自然免疫で機能するhLFは、抗腫瘍、抗炎症、抗酸化作用などの機能を有することから、バイオ医薬品としての応用が期待されている。
hLFとヒト血清アルブミン(HSA)の融合により、hLFの体内安定性およびがん細胞の増殖抑制作用が向上するという研究成果を踏まえ、今回、東京工科大学大学院バイオ・情報メディア研究科らの研究グループは、hLF)とHSAの融合タンパク質が、がん細胞の転移に密接に関係する遊走を強力に阻害することを発見した。

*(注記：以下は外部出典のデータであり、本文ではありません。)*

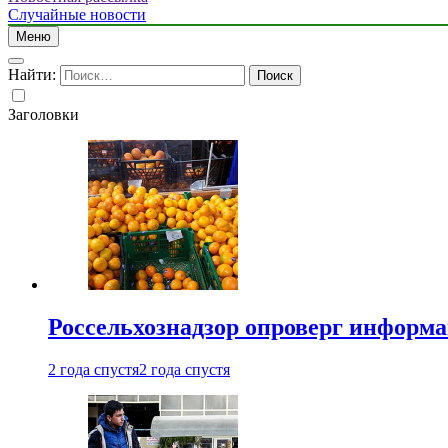
Случайные новости
Меню
Найти:
Заголовки
Россельхознадзор опроверг информа
2 года спустя
2 года спустя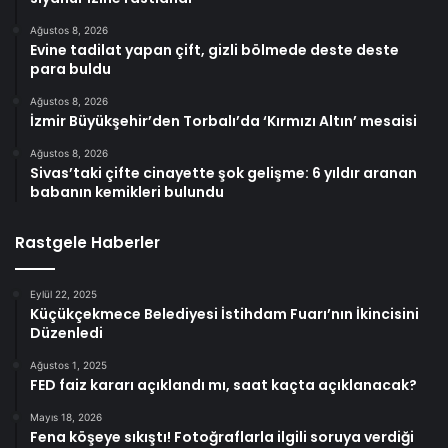
Ağustos 8, 2026
Evine tadilat yapan çift, gizli bölmede deste deste
para buldu
Ağustos 8, 2026
İzmir Büyükşehir’den Torbalı’da ‘Kırmızı Altın’ mesaisi
Ağustos 8, 2026
Sivas’taki çifte cinayette şok gelişme: 6 yıldır aranan
babanın kemikleri bulundu
Rastgele Haberler
Eylül 22, 2025
Küçükçekmece Belediyesi İstihdam Fuarı’nın İkincisini
Düzenledi
Ağustos 1, 2025
FED faiz kararı açıklandı mı, saat kaçta açıklanacak?
Mayıs 18, 2026
Fena köşeye sıkıştı! Fotoğraflarla ilgili soruya verdiği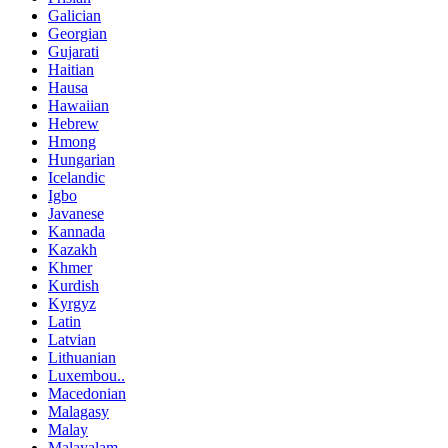
Galician
Georgian
Gujarati
Haitian
Hausa
Hawaiian
Hebrew
Hmong
Hungarian
Icelandic
Igbo
Javanese
Kannada
Kazakh
Khmer
Kurdish
Kyrgyz
Latin
Latvian
Lithuanian
Luxembou..
Macedonian
Malagasy
Malay
Malayalam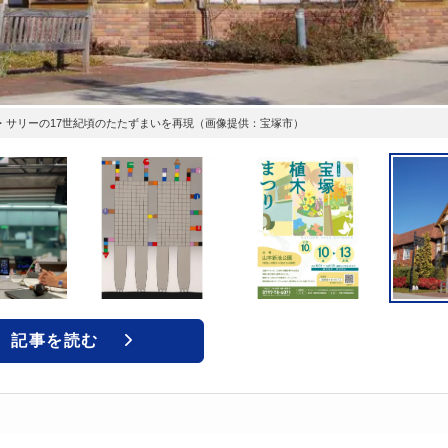
・サリーの17世紀頃のたたずまいを再現（画像提供：宝塚市）
記事を読む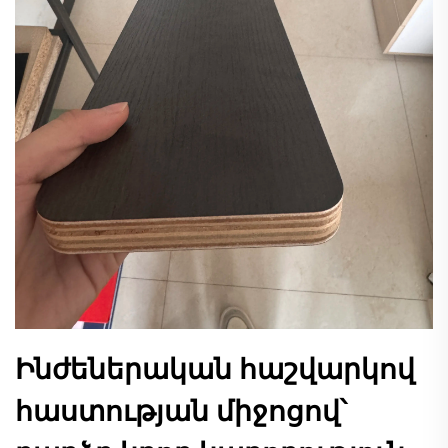
Ինժեներական հաշվարկով
հաստության միջոցով՝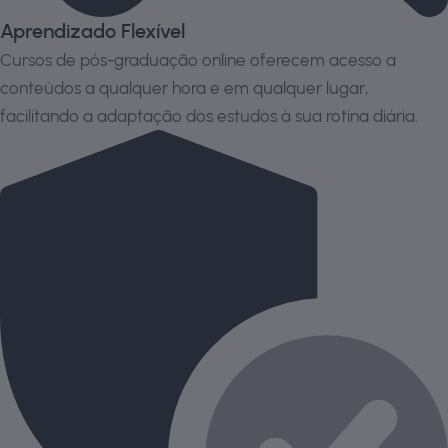
Aprendizado Flexível
Cursos de pós-graduação online oferecem acesso a
conteúdos a qualquer hora e em qualquer lugar,
facilitando a adaptação dos estudos à sua rotina diária.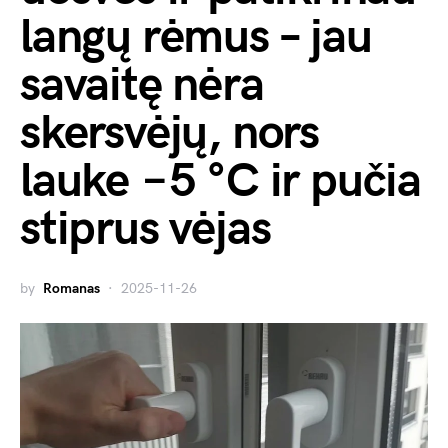
langų rėmus – jau
savaitę nėra
skersvėjų, nors
lauke −5 °C ir pučia
stiprus vėjas
by
Romanas
2025-11-26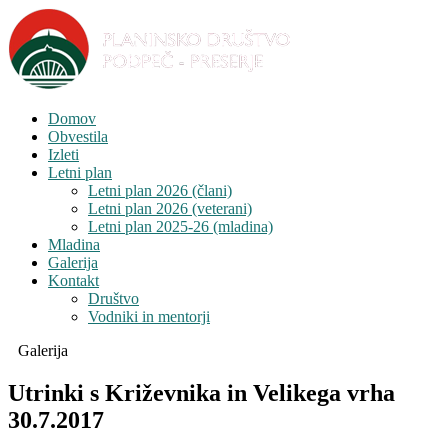
Domov
Obvestila
Izleti
Letni plan
Letni plan 2026 (člani)
Letni plan 2026 (veterani)
Letni plan 2025-26 (mladina)
Mladina
Galerija
Kontakt
Društvo
Vodniki in mentorji
Galerija
Utrinki s Križevnika in Velikega vrha
30.7.2017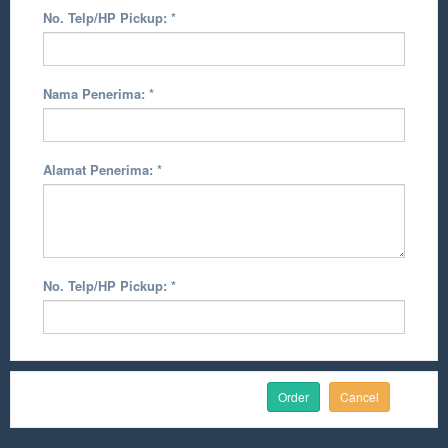
No. Telp/HP Pickup:
*
Nama Penerima:
*
Alamat Penerima:
*
No. Telp/HP Pickup:
*
Cancel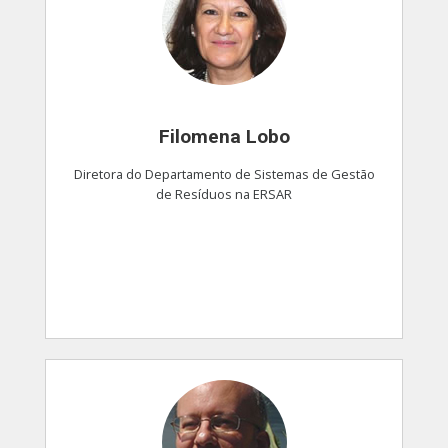
Filomena Lobo
Diretora do Departamento de Sistemas de Gestão
de Resíduos na ERSAR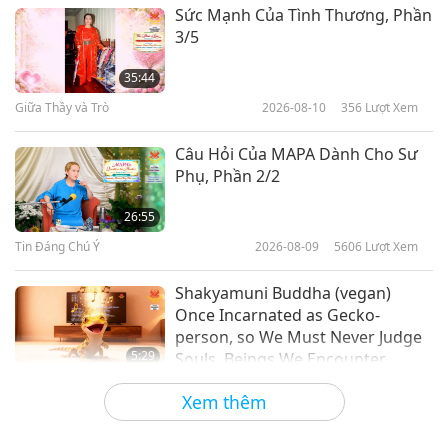
Danh Nhân Trường Chay
2023-06-22
4720
Lượt Xem
Sức Mạnh Của Tình Thương, Phần
3/5
Shannon Keith (thuần chay): Lan
Tỏa Lòng Nhân Ái Đến Tất Cả
35:44
Chúng Sinh Qua Dự Án Giải Cứu
Giữa Thầy và Trò
2026-08-10
356
Lượt Xem
18:29
Beagle, Phần 1/2
Danh Nhân Trường Chay
2023-06-08
4122
Lượt Xem
Câu Hỏi Của MAPA Dành Cho Sư
Phụ, Phần 2/2
Gary Yourofsky (thuần chay) –
Nhà Hoạt Động Thuần Chay Nhiệt
26:55
Thành, Phần 1/2
Tin Đáng Chú Ý
2026-08-09
5606
Lượt Xem
15:08
Danh Nhân Trường Chay
2023-05-25
3562
Lượt Xem
Shakyamuni Buddha (vegan)
Once Incarnated as Gecko-
person, so We Must Never Judge
5:29
Souls, Beings We Encounter
Tin Đáng Chú Ý
2026-08-09
716
Lượt Xem
Xem thêm
Frozen broccoli cooks beautifully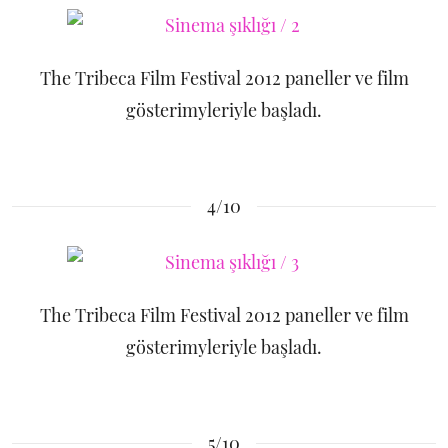
The Tribeca Film Festival 2012 paneller ve film
gösterimyleriyle başladı.
4/10
The Tribeca Film Festival 2012 paneller ve film
gösterimyleriyle başladı.
5/10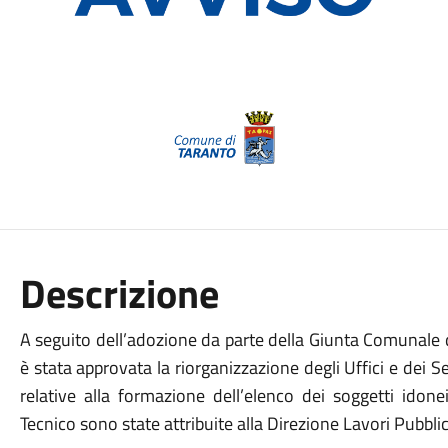
Descrizione
A seguito dell’adozione da parte della Giunta Comunale 
è stata approvata la riorganizzazione degli Uffici e dei 
relative alla formazione dell’elenco dei soggetti idon
Tecnico sono state attribuite alla Direzione Lavori Pubblic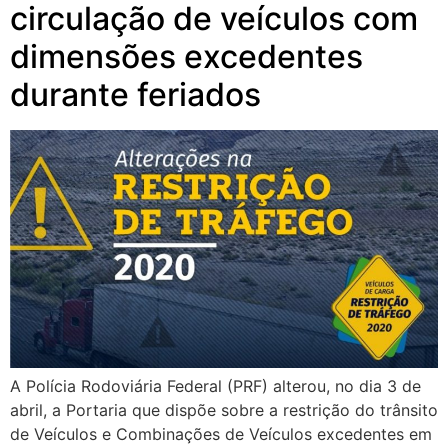
circulação de veículos com
dimensões excedentes
durante feriados
A Polícia Rodoviária Federal (PRF) alterou, no dia 3 de
abril, a Portaria que dispõe sobre a restrição do trânsito
de Veículos e Combinações de Veículos excedentes em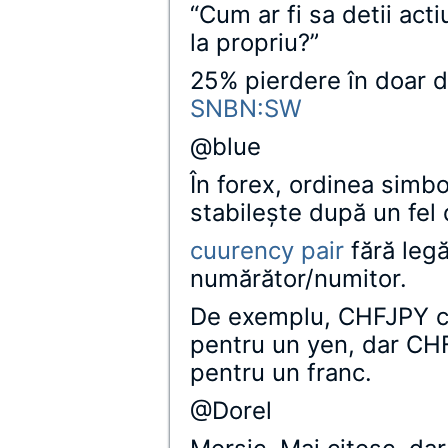
“Cum ar fi sa detii acti
la propriu?”
25% pierdere în doar 
SNBN:SW
@blue
În forex, ordinea simbo
stabileşte după un fel 
cuurency pair
fără leg
numărător/numitor.
De exemplu, CHFJPY ch
pentru un yen, dar CH
pentru un franc.
@Dorel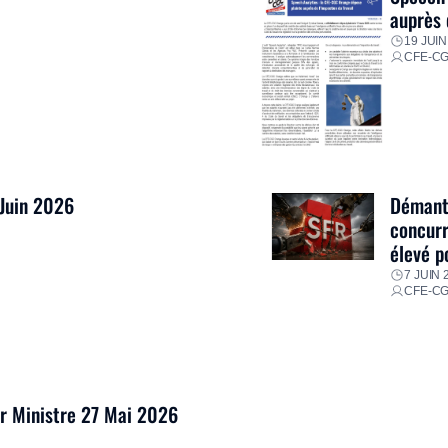
auprès 
19 JUIN
CFE-C
 Juin 2026
Démantè
concurr
élevé p
7 JUIN 
CFE-C
er Ministre 27 Mai 2026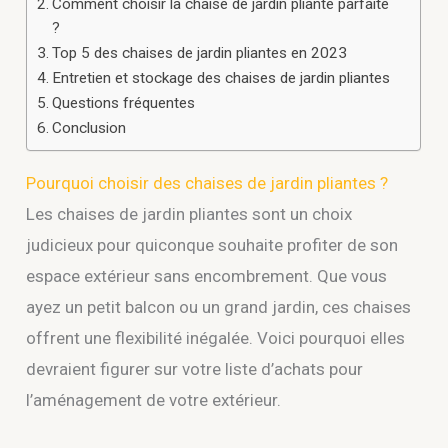
Comment choisir la chaise de jardin pliante parfaite
?
Top 5 des chaises de jardin pliantes en 2023
Entretien et stockage des chaises de jardin pliantes
Questions fréquentes
Conclusion
Pourquoi choisir des chaises de jardin pliantes ?
Les chaises de jardin pliantes sont un choix
judicieux pour quiconque souhaite profiter de son
espace extérieur sans encombrement. Que vous
ayez un petit balcon ou un grand jardin, ces chaises
offrent une flexibilité inégalée. Voici pourquoi elles
devraient figurer sur votre liste d’achats pour
l’aménagement de votre extérieur.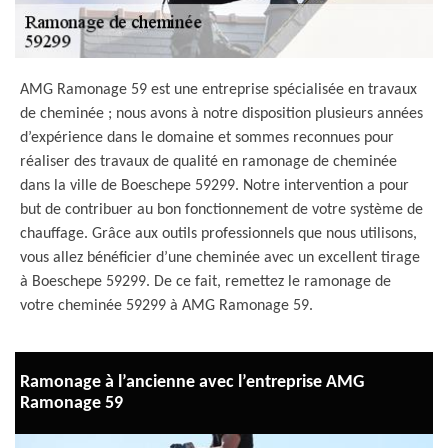
AMG Ramonage 59 est une entreprise spécialisée en travaux
de cheminée ; nous avons à notre disposition plusieurs années
d’expérience dans le domaine et sommes reconnues pour
réaliser des travaux de qualité en ramonage de cheminée
dans la ville de Boeschepe 59299. Notre intervention a pour
but de contribuer au bon fonctionnement de votre système de
chauffage. Grâce aux outils professionnels que nous utilisons,
vous allez bénéficier d’une cheminée avec un excellent tirage
à Boeschepe 59299. De ce fait, remettez le ramonage de
votre cheminée 59299 à AMG Ramonage 59.
Ramonage à l’ancienne avec l’entreprise AMG
Ramonage 59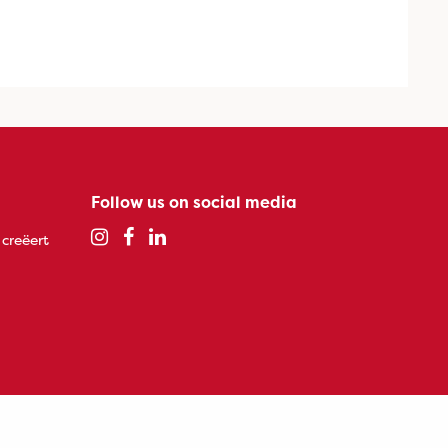
Follow us on social media
 creëert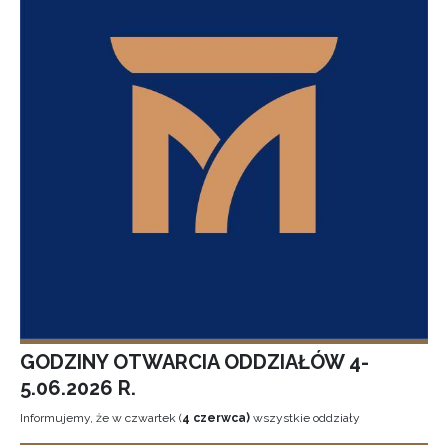
GODZINY OTWARCIA ODDZIAŁÓW 4-
5.06.2026 R.
Informujemy, że w czwartek (
4 czerwca)
wszystkie oddziały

hLFとHSAの融合タンパク質(hLF-HSA)は、CHO細胞を用いた遺伝子組換え技術により作製し、がん細胞の遊走に対する効果は、ヒト肺腺がんの細胞株であるPC-14を用いた2つの異なるがん細胞遊走アッセイで検証した。
hLFはPC-14の遊走を促進し、一方、融合タンパク質であるhLF-HSAは、PC-14の遊走をほぼ完全に阻害した。
この作用は、hLFとHSAを同時に添加しても観察されないことから、hLFとHSAとの融合が作用発現に重要であることが示唆された。さらに、このメカニズム探索を目的に、がん細胞の遊走と転移を促進するマトリックスメタロプロテイナーゼ(MMP)の発現に着目して解析したところ、PC-14細胞に対し、hLF処理ではMMP-1の発現が上昇、hLF-HSA処理では抑制した。
一方、MMP-9の発現にはいずれも影響しなかった。
実際、hLFおよびhLF-HSA処理したPC-14細胞にMMPの阻害剤を添加すると、hLFで促進されたPC-14の遊走が完全に抑制されたのに対して、hLF-HSAの作用には影響しなかった。
これにより、PC-14細胞の遊走に対するhLF、hLF-HSAの異なる作用は、MMP-1への発現調節の違いによることが明らかとなり、hLF-HSAはがん細胞への増殖抑制のみならず、その遊走も強力に阻害する可能性が示された。
本研究成果は、国際科学雑誌「BioMetals」オンライン版 に掲載された。